Akcura konuşmasının sonunda Bakanlğının bu davayı kaybetse bile Murat Dağı’nda altın madeninin açılmasına izin vermeyeceklerinin altını çizen Akcura konuşmasına şu ifadelerle son verdi; “ Yine süreç işleyecek, yine biz bu şirketle karşı karşıya geleceğiz ve yine bir bu şirketi alt edeceğiz ve o madeni Murat Dağı’na açtırmayacağız, bu kadar net.”
“MURAT DAĞI’NDA DOĞANIN DENGESİNİ BOZACAK HER TÜRLÜ FAALİYETE KARŞIYIZ”

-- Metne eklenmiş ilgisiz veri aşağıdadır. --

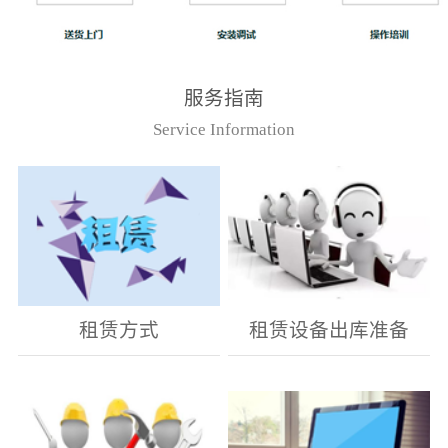
服务指南
Service Information
租赁方式
租赁设备出库准备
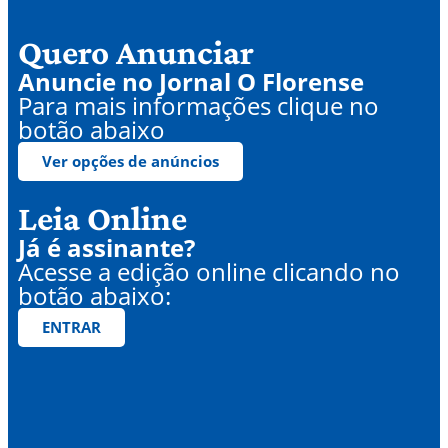
Quero Anunciar
Anuncie no Jornal O Florense
Para mais informações clique no
botão abaixo
Ver opções de anúncios
Leia Online
Já é assinante?
Acesse a edição online clicando no
botão abaixo:
ENTRAR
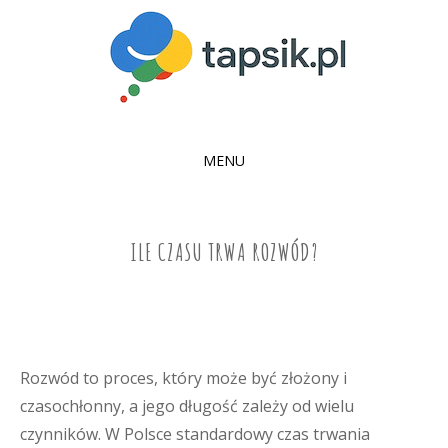
MENU
SKIP
TO
CONTENT
ILE CZASU TRWA ROZWÓD?
Rozwód to proces, który może być złożony i
czasochłonny, a jego długość zależy od wielu
czynników. W Polsce standardowy czas trwania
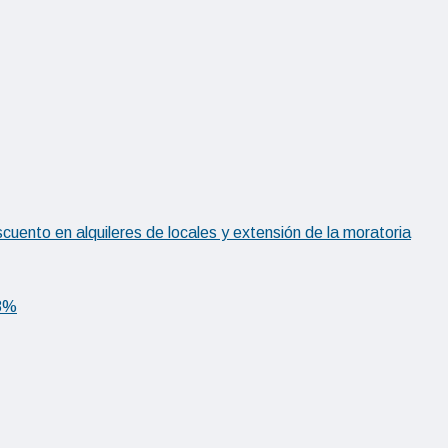
ento en alquileres de locales y extensión de la moratoria
,8%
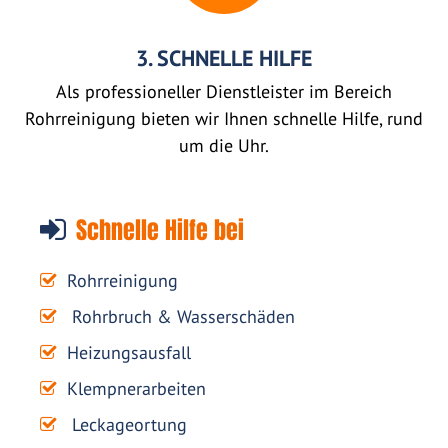
3. SCHNELLE HILFE
Als professioneller Dienstleister im Bereich
Rohrreinigung bieten wir Ihnen schnelle Hilfe, rund
um die Uhr.
Schnelle Hilfe bei
Rohrreinigung
Rohrbruch & Wasserschäden
Heizungsausfall
Klempnerarbeiten
Leckageortung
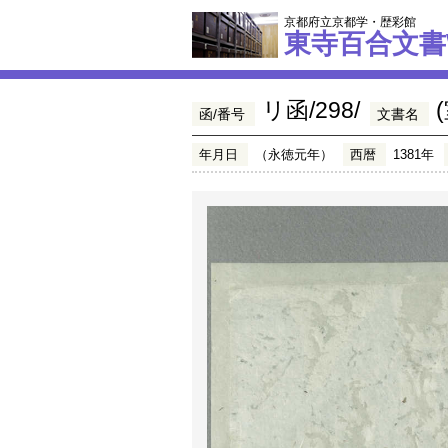
京都府立京都学・歴彩館
東寺百合文書
リ函/298/
函/番号
文書名
年月日
（永徳元年）
西暦
1381年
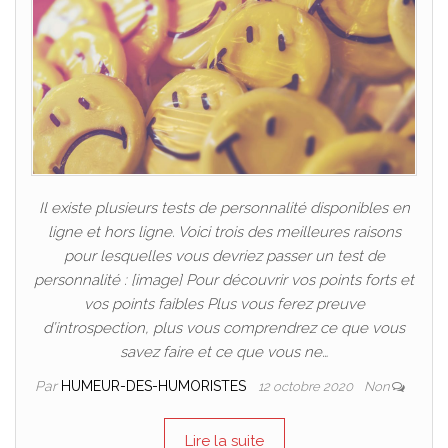
Il existe plusieurs tests de personnalité disponibles en
ligne et hors ligne. Voici trois des meilleures raisons
pour lesquelles vous devriez passer un test de
personnalité : [image] Pour découvrir vos points forts et
vos points faibles Plus vous ferez preuve
d’introspection, plus vous comprendrez ce que vous
savez faire et ce que vous ne…
Par
HUMEUR-DES-HUMORISTES
12 octobre 2020
Non
Lire la suite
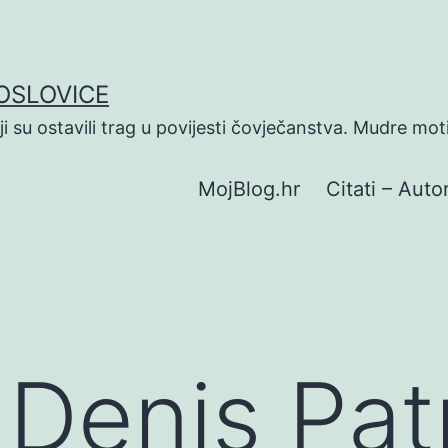
POSLOVICE
koji su ostavili trag u povijesti čovječanstva. Mudre mot
MojBlog.hr
Citati – Autor
Denis Pat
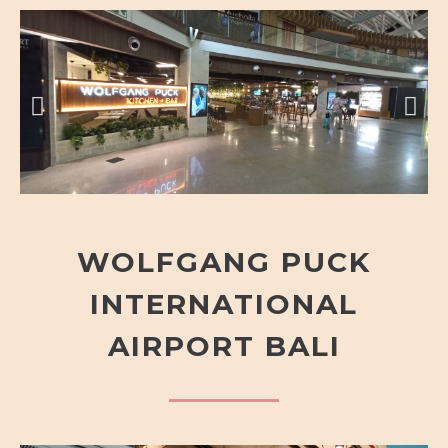
WOLFGANG PUCK
INTERNATIONAL
AIRPORT BALI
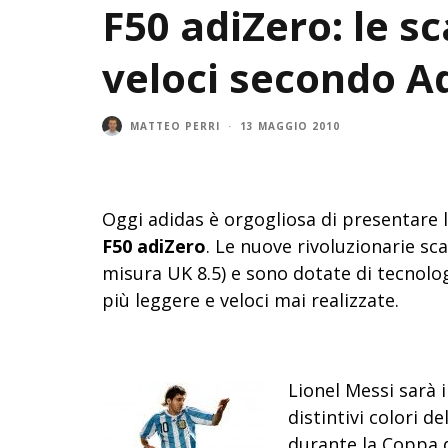
F50 adiZero: le s
veloci secondo A
MATTEO PERRI
·
13 MAGGIO 2010
Oggi adidas è orgogliosa di presentare l
F50 adiZero
. Le nuove rivoluzionarie s
misura UK 8.5) e sono dotate di tecnolo
più leggere e veloci mai realizzate.
Lionel Messi sarà 
distintivi colori d
durante la Coppa d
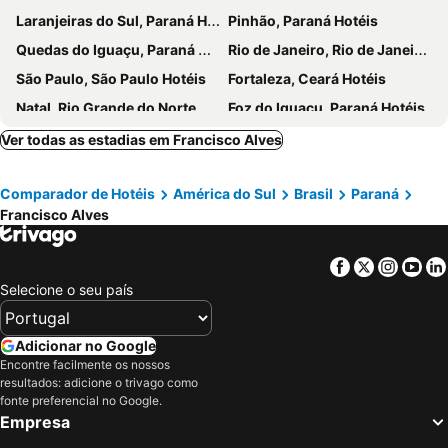
Laranjeiras do Sul, Paraná Hotéis
Pinhão, Paraná Hotéis
Quedas do Iguaçu, Paraná Hotéis
Rio de Janeiro, Rio de Janeiro Hotéis
São Paulo, São Paulo Hotéis
Fortaleza, Ceará Hotéis
Natal, Rio Grande do Norte Hotéis
Foz do Iguaçu, Paraná Hotéis
Porto de Galinhas, Pernambuco Hotéis
Salvador, Bahia Hotéis
Ver todas as estadias em Francisco Alves
Maceió, Alagoas Hotéis
Porto Seguro, Bahia Hotéis
Comparador de Hotéis
América do Sul
Brasil
Paraná
Francisco Alves
Facebook
Twitter
Insta
Yo
Selecione o seu país
Adicionar no Google
Encontre facilmente os nossos
resultados: adicione o trivago como
fonte preferencial no Google.
Empresa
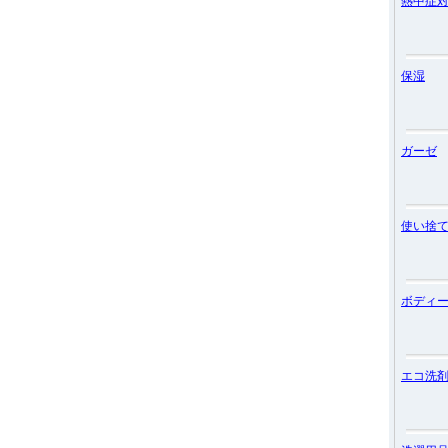
熱中症
保湿
ガーゼ
使い捨
ボディ
エコ洗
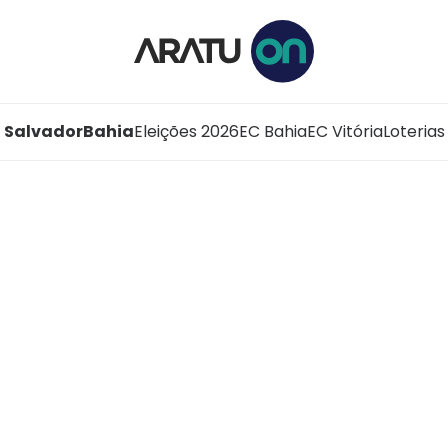
Salvador
Bahia
Eleições 2026
EC Bahia
EC Vitória
Loterias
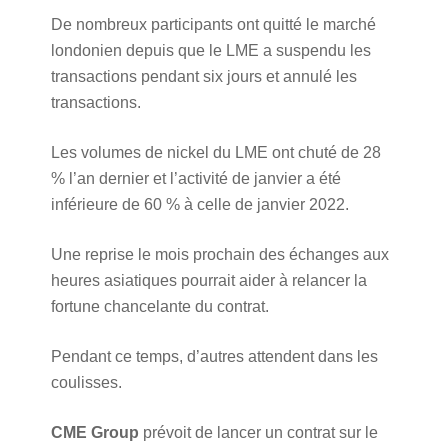
De nombreux participants ont quitté le marché
londonien depuis que le LME a suspendu les
transactions pendant six jours et annulé les
transactions.
Les volumes de nickel du LME ont chuté de 28
% l’an dernier et l’activité de janvier a été
inférieure de 60 % à celle de janvier 2022.
Une reprise le mois prochain des échanges aux
heures asiatiques pourrait aider à relancer la
fortune chancelante du contrat.
Pendant ce temps, d’autres attendent dans les
coulisses.
CME Group
prévoit de lancer un contrat sur le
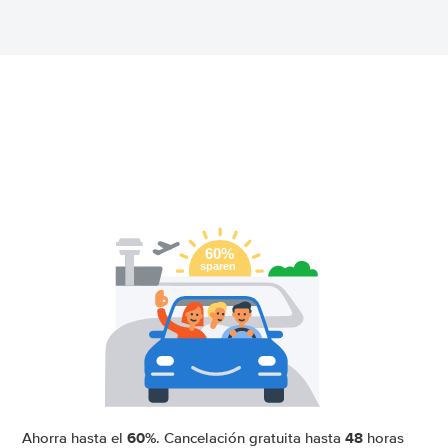
60%
48
Ahorra hasta el
. Cancelación gratuita hasta
horas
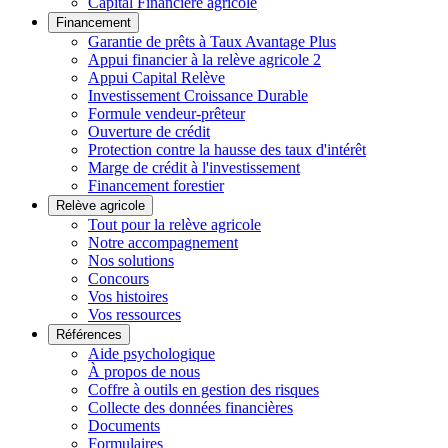
Capital Financière agricole
Financement
Garantie de prêts à Taux Avantage Plus
Appui financier à la relève agricole 2
Appui Capital Relève
Investissement Croissance Durable
Formule vendeur-prêteur
Ouverture de crédit
Protection contre la hausse des taux d'intérêt
Marge de crédit à l'investissement
Financement forestier
Relève agricole
Tout pour la relève agricole
Notre accompagnement
Nos solutions
Concours
Vos histoires
Vos ressources
Références
Aide psychologique
À propos de nous
Coffre à outils en gestion des risques
Collecte des données financières
Documents
Formulaires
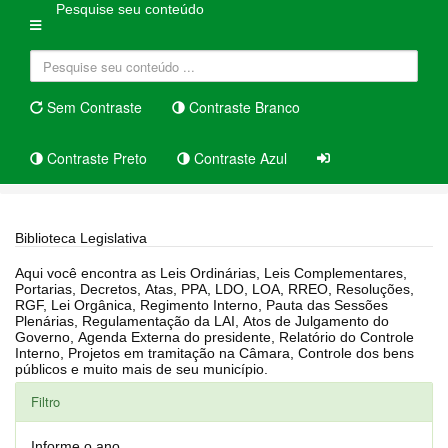
Pesquise seu conteúdo
Sem Contraste
Contraste Branco
Contraste Preto
Contraste Azul
Home
Biblioteca Legislativa
Biblioteca Legislativa
Aqui você encontra as Leis Ordinárias, Leis Complementares,
Portarias, Decretos, Atas, PPA, LDO, LOA, RREO, Resoluções,
RGF, Lei Orgânica, Regimento Interno, Pauta das Sessões
Plenárias, Regulamentação da LAI, Atos de Julgamento do
Governo, Agenda Externa do presidente, Relatório do Controle
Interno, Projetos em tramitação na Câmara, Controle dos bens
públicos e muito mais de seu município.
Filtro
Informe o ano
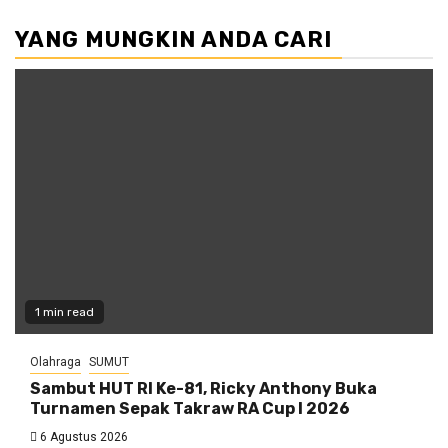
YANG MUNGKIN ANDA CARI
1 min read
Olahraga
SUMUT
Sambut HUT RI Ke-81, Ricky Anthony Buka
Turnamen Sepak Takraw RA Cup I 2026
6 Agustus 2026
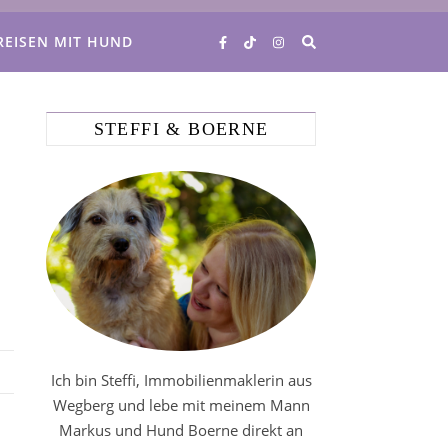
REISEN MIT HUND
STEFFI & BOERNE
Ich bin Steffi, Immobilienmaklerin aus
Wegberg und lebe mit meinem Mann
Markus und Hund Boerne direkt an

İnşaat Mühendisleri Odası Uşak Şube Başkanı Ümit Alp da konuya ilişkin yaptığı değerlendirmede Uşak’ta tüketilen su miktarına dikkat çekti. Alp, Uşak Belediyesi sınırlarından yıllık 18 ile 20 milyon metreküp su tüketildiğini bunun yaklaşık 6 milyon metreküpünün Çokrağan kaynaklı, yılına göre 3 ile 9 milyon metreküpünün Küçükler barajından geriye kalan 6 milyon metreküpünün de açılan artezyen kuyularından sağlandığını söyledi. Murat Dağı’nda ister nikel ister altın hangi maden çıkarılırsa çıkarılsın ortaya çıkacak ağır metallerin içme suyu kaynaklarına bulaşarak şehre kadar geleceğini savundu. Murat Dağı’nda doğanın dengesini bozacak her türlü faaliyete karşı durdukların altını bir kez daha çizen Alp:” Başka yerlerde madencilik yapılması mümkün olabilir ama bilhassa vahşi madenciliğin Murat Dağı’nda yapılmasının önüne geçmek zorundayız.” Dedi.